▶ _ASSIGNMENT_:
Read through the data and report every line in which the word "Android" occurs.

▶ _THE DATA_:
------------------------------------------------------------------------

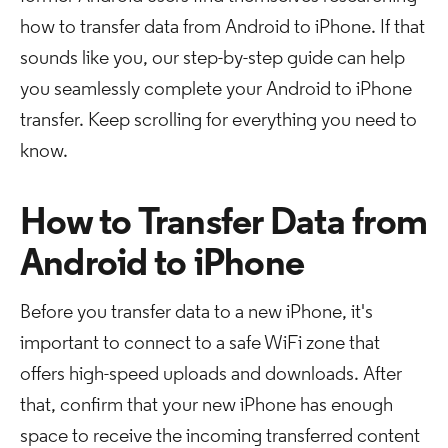
how to transfer data from Android to iPhone. If that
sounds like you, our step-by-step guide can help
you seamlessly complete your Android to iPhone
transfer. Keep scrolling for everything you need to
know.
How to Transfer Data from
Android to iPhone
Before you transfer data to a new iPhone, it's
important to connect to a safe WiFi zone that
offers high-speed uploads and downloads. After
that, confirm that your new iPhone has enough
space to receive the incoming transferred content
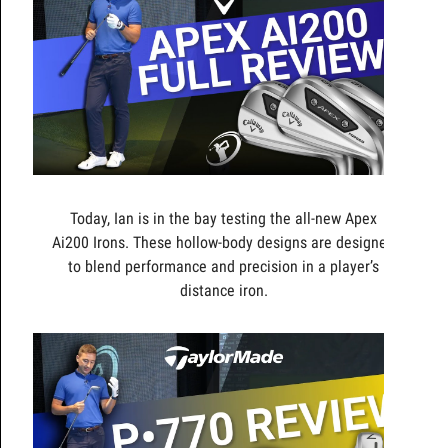
Today, Ian is in the bay testing the all-new Apex
Ai200 Irons. These hollow-body designs are designed
to blend performance and precision in a player’s
distance iron.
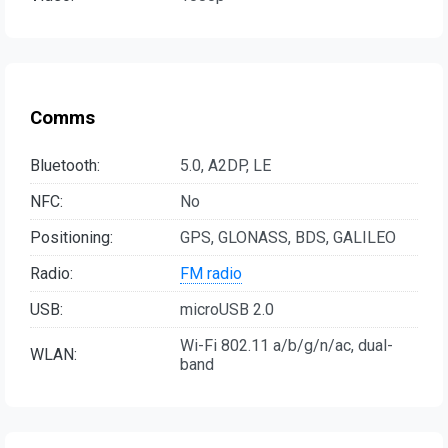
Comms
Bluetooth:
5.0, A2DP, LE
NFC:
No
Positioning:
GPS, GLONASS, BDS, GALILEO
Radio:
FM radio
USB:
microUSB 2.0
Wi-Fi 802.11 a/b/g/n/ac, dual-
WLAN:
band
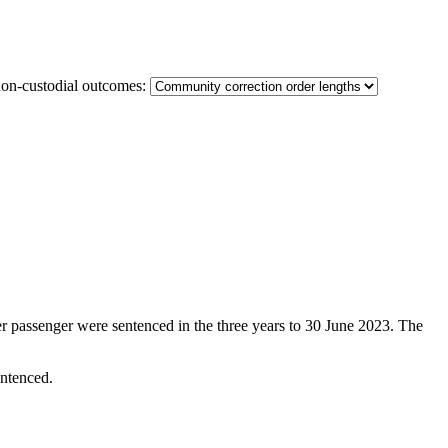
non-custodial outcomes:
er passenger were sentenced in the three years to 30 June 2023. The
entenced.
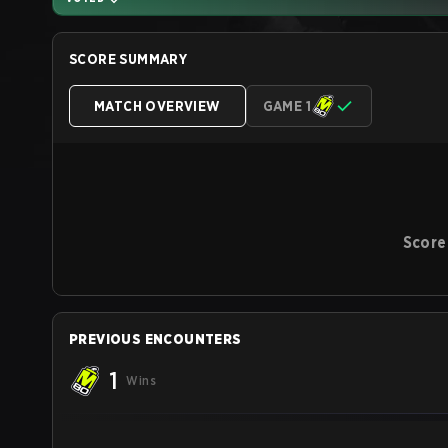
SCORE SUMMARY
MATCH OVERVIEW
GAME 1
Score
PREVIOUS ENCOUNTERS
1
Wins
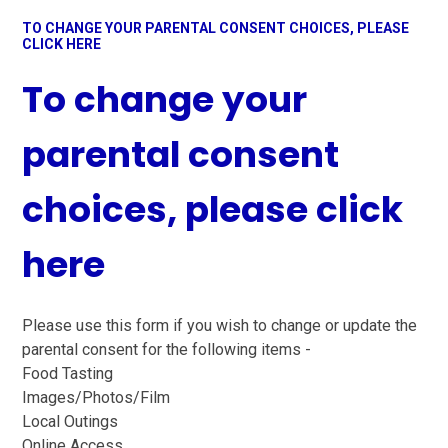
TO CHANGE YOUR PARENTAL CONSENT CHOICES, PLEASE
CLICK HERE
To change your
parental consent
choices, please click
here
Please use this form if you wish to change or update the
parental consent for the following items -
Food Tasting
Images/Photos/Film
Local Outings
Online Access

------------------------------------------------------------------------

▶ _WRITTEN SOLUTION_:
how to transfer data from Android to iPhone. If that
you seamlessly complete your Android to iPhone
Android to iPhone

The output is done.